I’ve been a Youthline helpline counsellor now for about two years. This year I joined the mentors’ team and for the past six months I’ve taken on my own trainees, listening to their calls and mentoring them through their training to become solo phone counsellors themselves.
It’s been an incredible amount of fun. The type of people who come to Youthline tend to be the good sort. Like most, I came to the organisation with a genuine interest in helping others…and ended up integrated into an awesome and supportive community of like-minded people. I value the personal and professional development I’ve gained there and, even more, the friends that I’ve made.
But this isn’t a recruitment drive for volunteers! I wanted to write about something I’ve learned in my time there. Something that has turned out to be a very powerful lesson for me.
I’ve learned how to listen.
It doesn’t sound remarkable, I know. Lots of people think they know how to listen. But what I’ve noticed is that people don’t as much know how to listen as how to wait. They wait for whoever they are interacting with to stop talking, then they start talking themselves. They might talk about something related, they might offer their opinion or advice, or they might share a similar story from their own experience.

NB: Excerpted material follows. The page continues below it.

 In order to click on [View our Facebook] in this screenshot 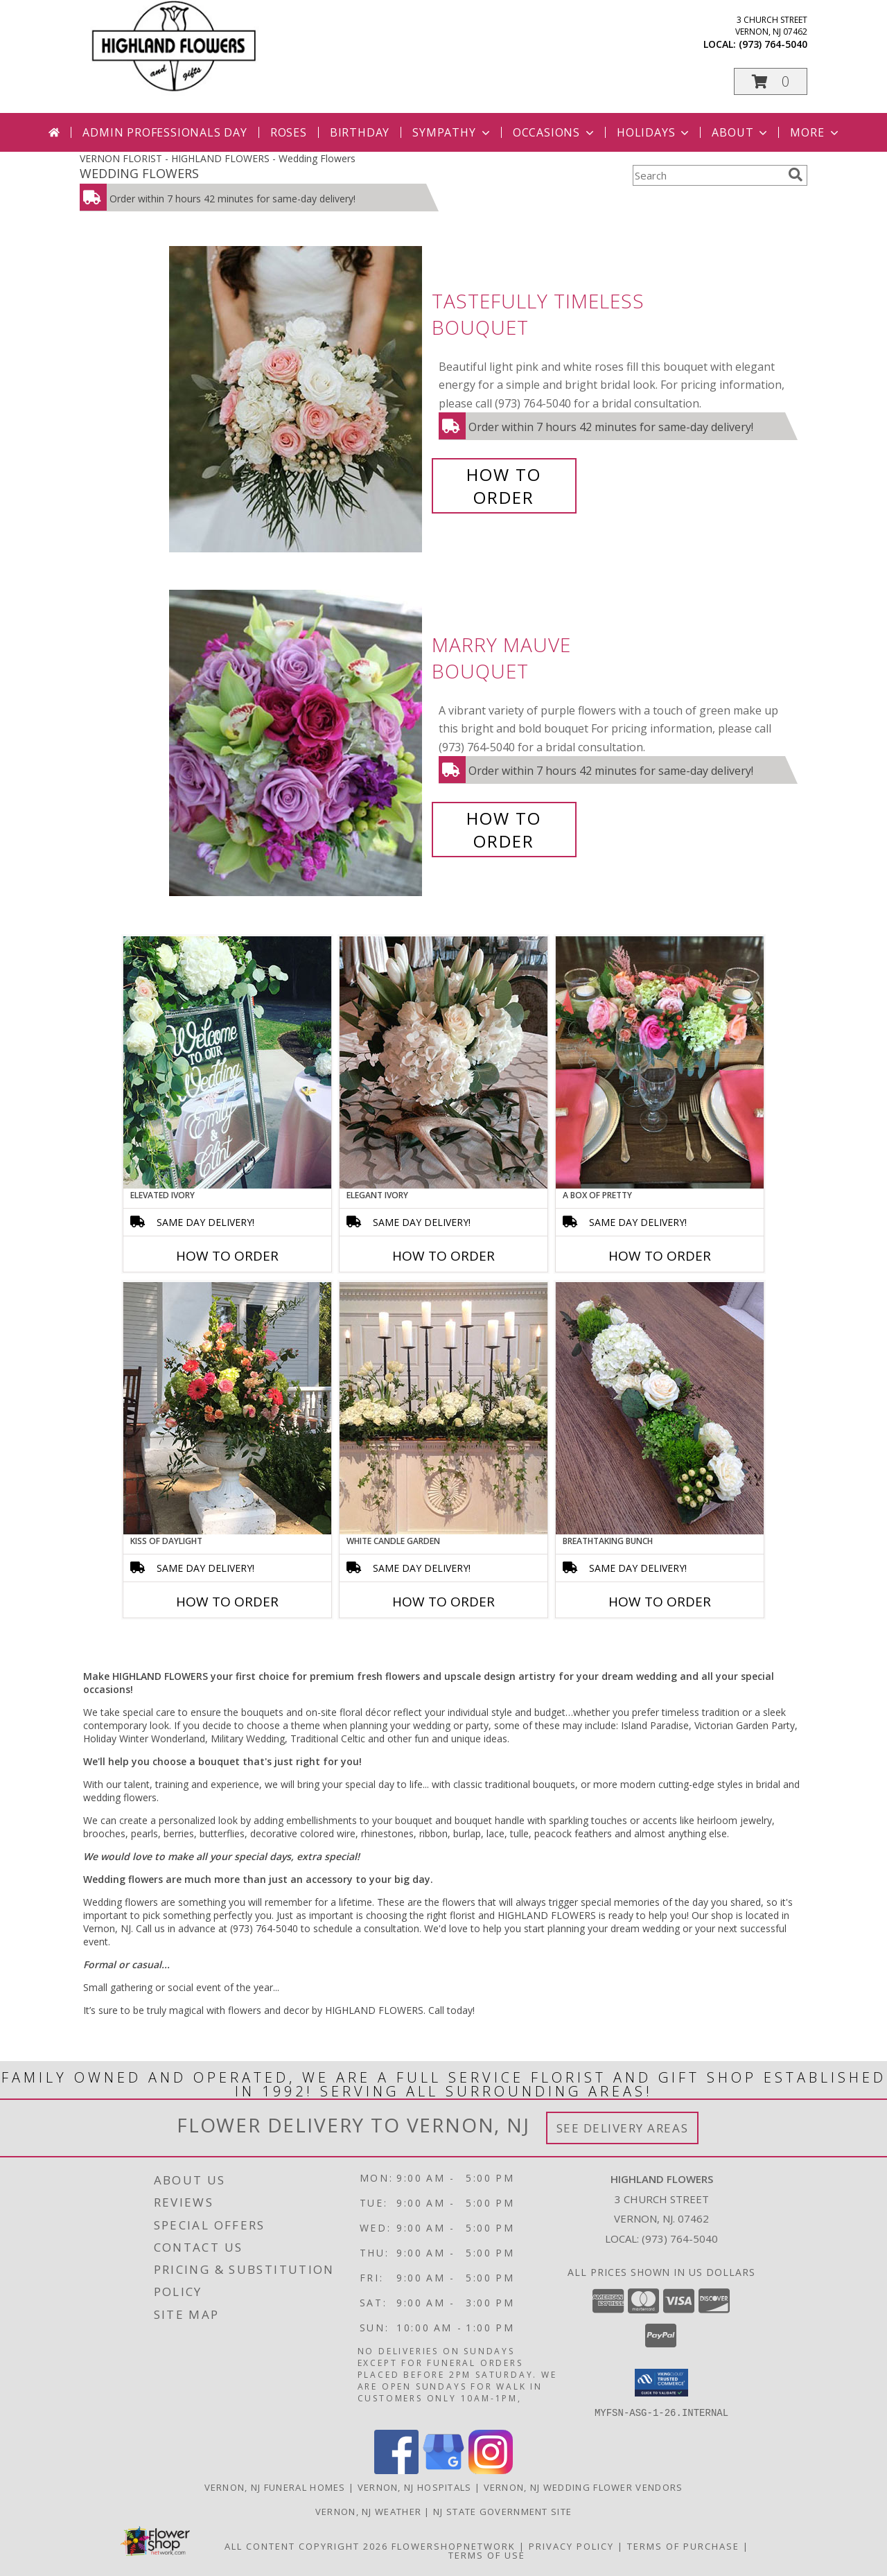 , I will do `click(396, 2469)`.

There is nothing really wrong with that, either. It’s how human interaction happens. When we talk to our friends we want to have a conversation, we want to hear their opinions and their reactions. We want feedback.
But who hasn’t had a conversation where you’ve tried to express how you feel about a difficult situation, looking for a sympathetic ear, and gotten frustrated when the other person either starts talking about their own life or tells you what to do to fix it. I know I have and, going by the number of people who call Youthline, I don’t think I’m alone.
Counselling training first and foremost teaches you how to listen. How to acknowledge, understand and reflect what someone is saying to you. Without judgement, without giving advice, and without talking about yourself.
And somewhat surprisingly (at least it was to me), it can be hugely beneficial. I think it makes people feel comforted when someone understands and sits alongside them during a difficult time in their life. It validates how they feel. It helps them to express themselves without fear of judgement.
So over this crazy holiday season, whatever you may be up to, I encourage you to try it out. Sit back and really listen to what someone is telling you. Think through all the things you would normally say, then maybe only say one of them, or none of them. Just be there and acknowledge what you hear.
You might be surprised at the result.